__YOUR INSTRUCTIONS__
Report the lines of the data below that contain the string "Teknik".
*** GIVEN RECORDS ***
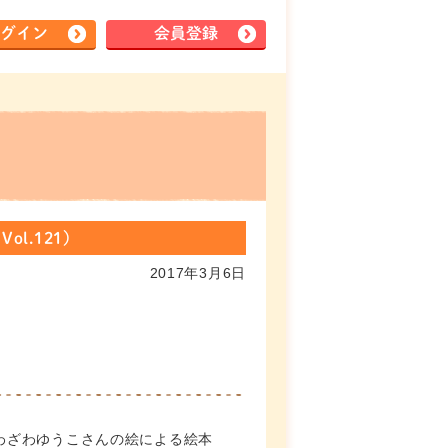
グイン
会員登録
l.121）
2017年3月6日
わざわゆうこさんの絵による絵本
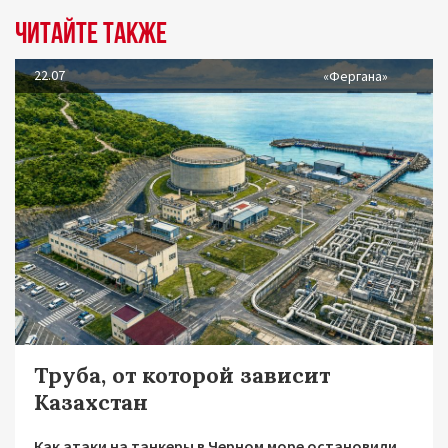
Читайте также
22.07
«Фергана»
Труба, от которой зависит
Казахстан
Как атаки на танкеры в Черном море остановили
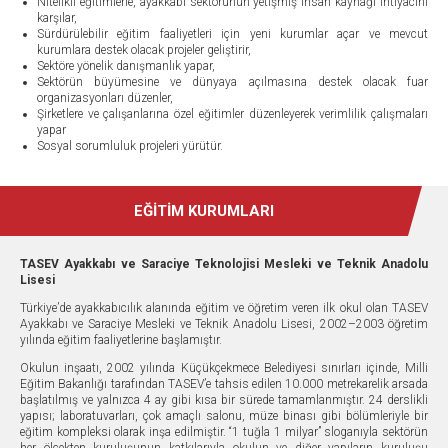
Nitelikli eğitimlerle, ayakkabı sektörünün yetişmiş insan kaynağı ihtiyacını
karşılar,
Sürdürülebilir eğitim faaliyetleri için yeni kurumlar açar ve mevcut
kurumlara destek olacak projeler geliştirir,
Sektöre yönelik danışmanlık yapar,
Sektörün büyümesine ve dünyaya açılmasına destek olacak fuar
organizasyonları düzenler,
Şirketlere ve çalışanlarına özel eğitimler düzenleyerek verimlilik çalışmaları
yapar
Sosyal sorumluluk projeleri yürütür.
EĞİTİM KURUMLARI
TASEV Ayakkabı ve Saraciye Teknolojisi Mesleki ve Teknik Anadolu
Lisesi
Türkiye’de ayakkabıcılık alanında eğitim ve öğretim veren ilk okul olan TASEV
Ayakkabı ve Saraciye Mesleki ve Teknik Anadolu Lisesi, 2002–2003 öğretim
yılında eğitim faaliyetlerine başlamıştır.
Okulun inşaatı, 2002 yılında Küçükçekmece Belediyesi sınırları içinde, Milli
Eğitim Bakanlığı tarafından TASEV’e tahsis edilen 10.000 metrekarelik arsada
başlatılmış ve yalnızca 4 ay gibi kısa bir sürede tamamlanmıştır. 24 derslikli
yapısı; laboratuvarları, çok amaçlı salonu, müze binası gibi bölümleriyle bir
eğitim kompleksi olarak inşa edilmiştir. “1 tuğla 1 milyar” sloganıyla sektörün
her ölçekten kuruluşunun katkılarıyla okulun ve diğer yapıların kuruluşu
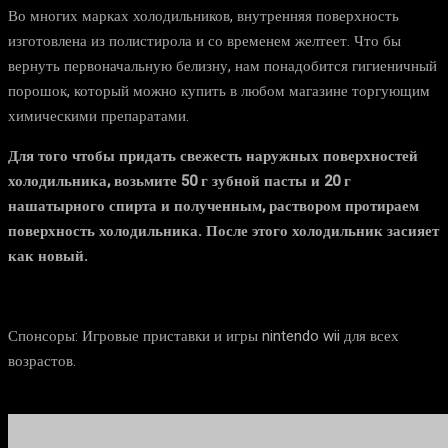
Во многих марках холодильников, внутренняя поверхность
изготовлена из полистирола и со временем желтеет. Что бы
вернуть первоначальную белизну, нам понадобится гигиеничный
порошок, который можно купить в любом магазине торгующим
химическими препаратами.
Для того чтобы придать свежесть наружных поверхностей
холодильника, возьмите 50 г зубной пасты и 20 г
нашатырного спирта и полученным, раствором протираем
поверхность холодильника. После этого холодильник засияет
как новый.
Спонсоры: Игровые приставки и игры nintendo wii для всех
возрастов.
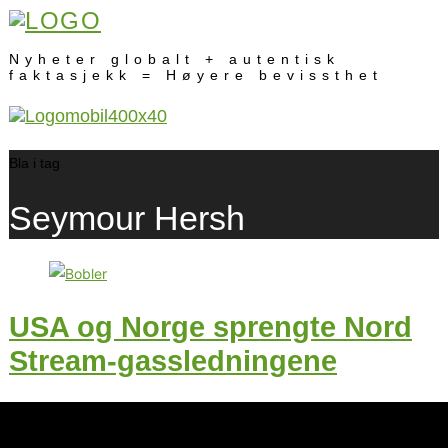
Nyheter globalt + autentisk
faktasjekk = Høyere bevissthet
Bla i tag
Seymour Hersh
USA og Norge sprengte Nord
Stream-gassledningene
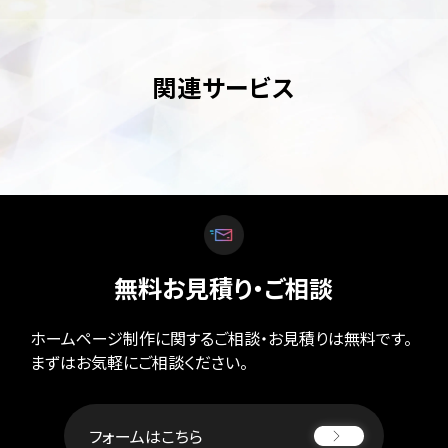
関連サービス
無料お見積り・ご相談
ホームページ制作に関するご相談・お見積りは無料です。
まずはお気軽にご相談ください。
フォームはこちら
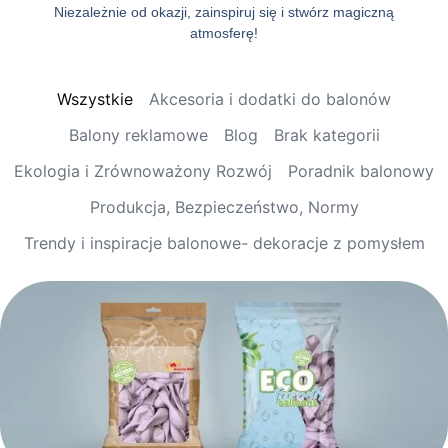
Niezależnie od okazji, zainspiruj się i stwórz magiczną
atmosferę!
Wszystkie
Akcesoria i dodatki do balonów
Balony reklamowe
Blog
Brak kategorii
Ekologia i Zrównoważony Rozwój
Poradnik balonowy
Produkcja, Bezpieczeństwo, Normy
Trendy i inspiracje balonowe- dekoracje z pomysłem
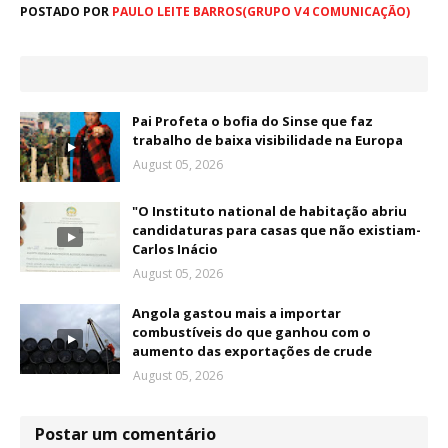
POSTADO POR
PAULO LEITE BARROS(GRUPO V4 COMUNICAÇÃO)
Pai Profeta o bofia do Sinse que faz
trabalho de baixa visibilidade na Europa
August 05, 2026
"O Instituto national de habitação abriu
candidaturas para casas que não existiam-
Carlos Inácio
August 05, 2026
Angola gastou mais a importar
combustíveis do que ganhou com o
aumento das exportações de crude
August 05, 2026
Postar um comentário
*** End of GIVEN RECORDS ***
*** GIVEN RECORDS ***
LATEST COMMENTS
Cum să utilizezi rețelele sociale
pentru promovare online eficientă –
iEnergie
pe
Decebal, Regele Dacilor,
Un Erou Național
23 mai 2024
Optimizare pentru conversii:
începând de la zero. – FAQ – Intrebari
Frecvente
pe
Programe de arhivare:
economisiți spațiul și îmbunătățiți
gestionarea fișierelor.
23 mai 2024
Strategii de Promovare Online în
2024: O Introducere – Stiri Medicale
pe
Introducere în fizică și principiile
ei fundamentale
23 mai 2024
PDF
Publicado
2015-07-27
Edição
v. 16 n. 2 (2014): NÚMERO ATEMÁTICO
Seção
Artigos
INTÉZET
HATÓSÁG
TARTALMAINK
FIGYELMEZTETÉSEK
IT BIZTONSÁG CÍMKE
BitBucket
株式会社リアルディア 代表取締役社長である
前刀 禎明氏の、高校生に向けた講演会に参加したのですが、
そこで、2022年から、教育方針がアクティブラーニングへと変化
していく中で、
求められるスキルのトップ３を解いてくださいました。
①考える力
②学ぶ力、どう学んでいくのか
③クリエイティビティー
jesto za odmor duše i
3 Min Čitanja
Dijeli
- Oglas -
*** End of GIVEN RECORDS ***
__WORKED SOLUTION__
TASEV Ayakkabı ve Saraciye Teknolojisi Mesleki ve Teknik Anadolu
Ayakkabı ve Saraciye Mesleki ve Teknik Anadolu Lisesi, 2002–2003 öğretim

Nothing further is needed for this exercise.